───── Provided entries ─────
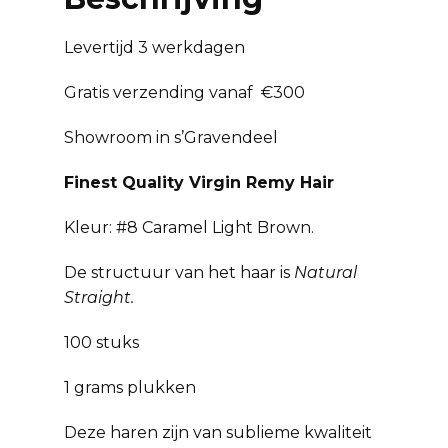
Levertijd 3 werkdagen
Gratis verzending vanaf €300
Showroom in s’Gravendeel
Finest Quality Virgin Remy Hair
Kleur: #8 Caramel Light Brown.
De structuur van het haar is
Natural
Straight.
100 stuks
1 grams plukken
Deze haren zijn van sublieme kwaliteit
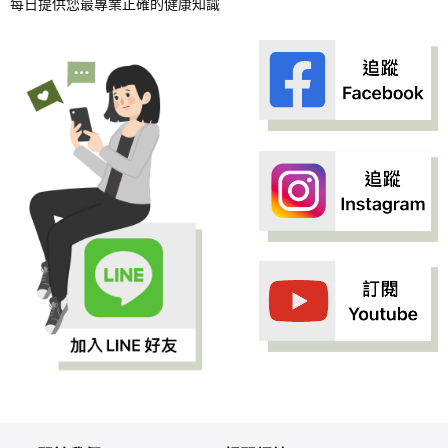
每日提供您最專業正確的健康知識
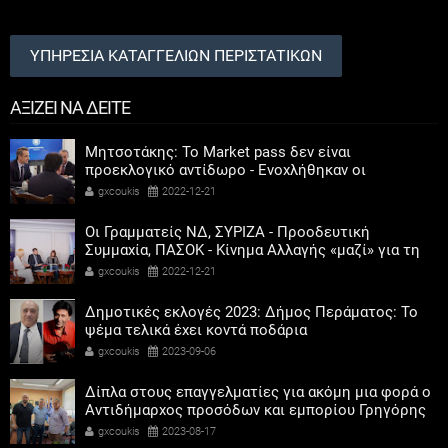
ΥΠΗΡΕΣΙΑ ΚΑΤΑΓΓΕΛΙΩΝ ΠΕΡΙΣΤΑΤΙΚΩΝ
ΑΞΙΖΕΙ ΝΑ ΔΕΙΤΕ
Μητσοτάκης: Το Market pass δεν είναι
προεκλογικό αντίδωρο - Ενοχλήθηκαν οι
αριστεροί του χαβιαριού
gxcoukis
2022-12-21
Οι Γραμματείς ΝΔ, ΣΥΡΙΖΑ - Προοδευτική
Συμμαχία, ΠΑΣΟΚ - Κίνημα Αλλαγής «μαζί» για τη
συμμετοχή των γυναικών στην πολιτική
gxcoukis
2022-12-21
Δημοτικές εκλογές 2023: Δήμος Περάματος: Το
ψέμα τελικά έχει κοντά ποδάρια
gxcoukis
2023-09-06
Δίπλα στους επαγγελματίες για ακόμη μια φορά ο
Αντιδήμαρχος προσόδων και εμπορίου Γρηγόρης
Καψοκόλης
gxcoukis
2023-08-17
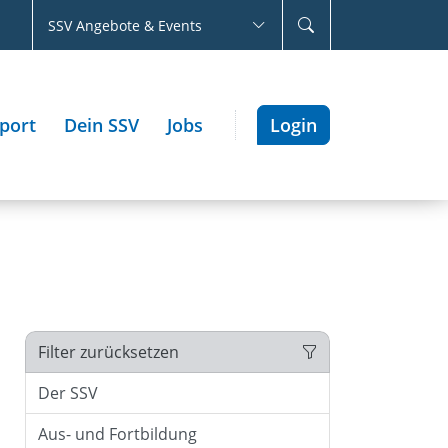
SSV Angebote & Events
port
Dein SSV
Jobs
Login
Filter zurücksetzen
Der SSV
Aus- und Fortbildung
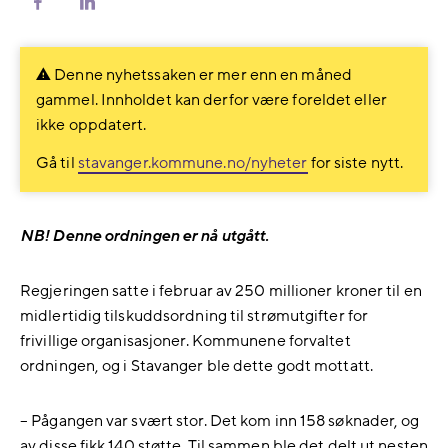
Del
Del
på
på
Facebook
LinkedIn
Denne nyhetssaken er mer enn en måned
gammel. Innholdet kan derfor være foreldet eller
ikke oppdatert.
Gå til
stavanger.kommune.no/nyheter
for siste nytt.
NB! Denne ordningen er nå utgått.
Regjeringen satte i februar av 250 millioner kroner til en
midlertidig tilskuddsordning til strømutgifter for
frivillige organisasjoner. Kommunene forvaltet
ordningen, og i Stavanger ble dette godt mottatt.
– Pågangen var svært stor. Det kom inn 158 søknader, og
av disse fikk 140 støtte. Til sammen ble det delt ut nesten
─────
Task description ::
Within the listing above, write out the stretch from the line with "Aus- und Fortbildung" through the line with "NB! Denne ordningen er nå utgått." exactly. Any pictures are to be left out.

Written answer ::
Aus- und Fortbildung
Del
Del
på
på
Facebook
LinkedIn
Denne nyhetssaken er mer enn en måned
gammel. Innholdet kan derfor være foreldet eller
ikke oppdatert.
Gå til
stavanger.kommune.no/nyheter
for siste nytt.
NB! Denne ordningen er nå utgått.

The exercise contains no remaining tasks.